Real Estate Backstory is your weekly update for real estate news, changes, and trends relevant to the Atlanta area and surrounding markets. Topics covered this week include:
Caution against buyer love letters.
New study that shows a disconnect between what clients and agents are thinking.
70% of people that wanted to buy last year were not successful.
American’s are feeling pessimistic about homeownership.
What is preventing us from pursuing homeownership?
Recent mortgage stats.
Why are listings not selling?
Georgia’s migration trend.
Reasons to purchase a multi-generational home.
The following is a synopsis of the latest episode of “The Real Estate Backstory”. You can watch the video in its entirety below.
The real estate market can be unpredictable and competitive, especially when demand for homes is high. As a result, some buyers and their agents resort to writing love letters to the seller to help make their offer stand out. However, there are risks involved, particularly with violating fair housing laws.
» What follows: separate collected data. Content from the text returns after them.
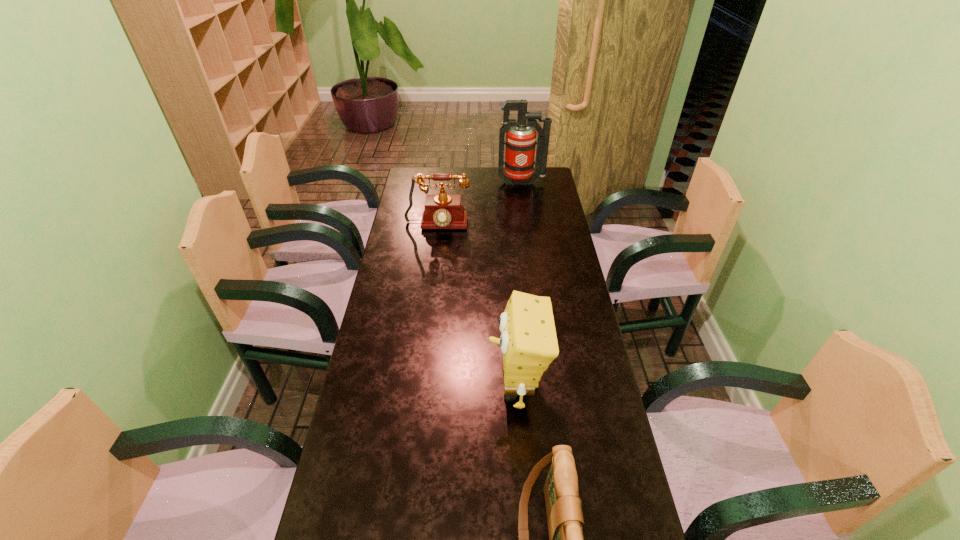 Locate an element on the screen. vacant region between the leftmost object and the tallest object is located at coordinates (479, 205).

In order to click on vacant area that lies between the farthest object and the sponge in this screenshot , I will do `click(519, 284)`.

Where is `free space between the fire extinguisher and the third tallest object`? The width and height of the screenshot is (960, 540). free space between the fire extinguisher and the third tallest object is located at coordinates (479, 205).

In order to click on free point between the farthest object and the second tallest object in this screenshot , I will do `click(519, 284)`.

Where is `vacant area between the leftmost object and the tallest object`? This screenshot has width=960, height=540. vacant area between the leftmost object and the tallest object is located at coordinates (479, 205).

At what (x,y) coordinates should I click in order to perform the action: click on object that is the third closest one to the third shortest object. Please return your answer as a coordinate pair (x, y). The image size is (960, 540). Looking at the image, I should click on (520, 142).

Locate which object is the closest to the second tallest object. Please provide its 2D coordinates. Your answer should be formatted as a tuple, i.e. [(x, y)], where the tuple contains the x and y coordinates of a point satisfying the conditions above.

[(565, 521)]

Image resolution: width=960 pixels, height=540 pixels. Find the location of `free space in the image that satisfies the following two spatial constraints: 1. on the front label side of the fire extinguisher; 2. on the face of the sponge`. free space in the image that satisfies the following two spatial constraints: 1. on the front label side of the fire extinguisher; 2. on the face of the sponge is located at coordinates (549, 386). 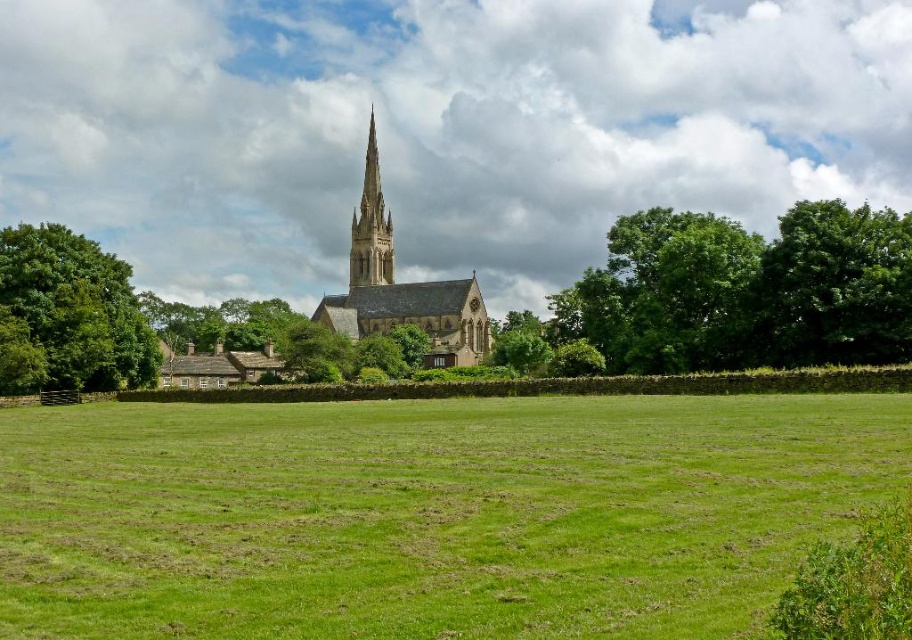 Who is more distant from viewer, (828,362) or (6,244)?

Point (6,244)

Is point (681, 308) positioned in front of point (9, 358)?

No, (681, 308) is further to viewer.

Who is more distant from viewer, (506, 324) or (125, 262)?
In addition, some new studies have revealed expectations and trends in the housing market that buyers and agents should be aware of.
Risks of Buyer Love Letters
Buyer love letters may seem like a sweet gesture to win over the seller, but it can easily violate fair housing laws. Describing personal details of the buyer, such as their family and children, can be seen as discriminatory. Therefore, agents should be cautious about presenting love letters to the seller and ask for their client’s permission before doing so.
Housing Market Trends and Expectations
Studies show that eight out of ten Americans consider buying a home a major priority, but last year, three in ten potential buyers were not successful due to the high demand for homes. Despite this, many prospective buyers still have unrealistic home price expectations. In fact, one in nine Americans plans to buy a home in the next 12 months with a budget of $269,000, which is significantly lower than the average home price of $379,000. Another notable trend is the pessimism that many Americans feel about the housing market, with two-thirds believing that it will crash.
Overcoming Market Pessimism
Despite the pessimistic view of the housing market, buyers must consider that waiting another year to buy could mean losing out on a three to four percent increase in home value. Furthermore, the top three factors that prevent buyers from pursuing homeownership are down payment, not enough income, and credit scores. Mortgage rates, on the other hand, are lower on the list.